Firstpost.com: In flood-hit Assam, dedicated ‘boat clinics’ help to keep hope, good health afloat
It was a dark night when Memo Bhuyan gave birth to her baby at home in the flood-affected Mohmara Island in a remote part of Assam with no medical assistance whatsoever.
On seeing the Bhuyan developing complications, her old mother frantically stepped out of the home seeking help. It was around 11 pm on 31 July, and Bhuyan’s baby wasn’t doing too well as the placenta had not been retracted even three hours after the delivery.
Bhuyan’s mother had located a boat named SB Swaminathan docked on the island banks, firmly anchored to the shore. A few villagers the lady met by chance at that hour had told her there were doctors and medicines on the boat.
Loud calls from people on the bank of the river were heard by the boat crew.

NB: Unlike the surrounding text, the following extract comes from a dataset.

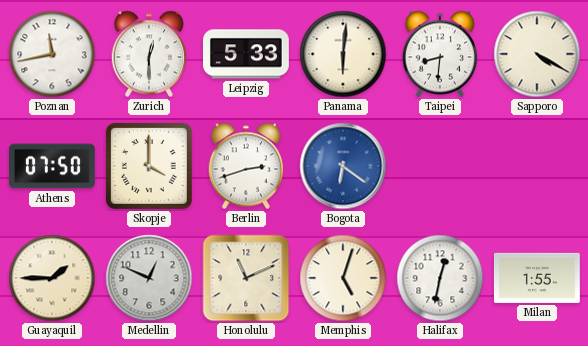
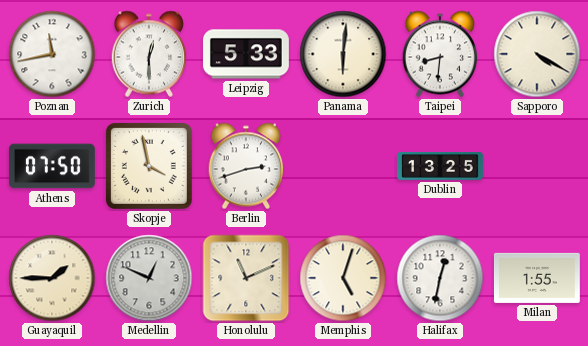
Skopje: 4:00 -> 3:58
Bogota: 6:21 -> none
Dublin: none -> 13:25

Memo Bhuyan needed immediate help, pleaded her mother.
Indeed there was a medical crew in the boat — a miracle for the old lady and her daughter.
Medical officer Dr Ankur Baruah, who was asleep in his cabin after a long day, finishing a tough trip at Amarpursapori, was immediately informed of the situation. The medical team, escorted by the villages, started their journey on foot. The crew had to cross a river on a small country boat and walk about 30 minutes through knee-deep water and mud which were the after effects of the still receding flood waters to reach the patient’s home.
After cups of hot tea and much gratitude from the villagers for the help they rendered the young mother, the medical team headed back to their boat at 3.15 am. Memo Bhuyan could hold her baby to her breast that night, thanks to what is known as the “boat clinic” project.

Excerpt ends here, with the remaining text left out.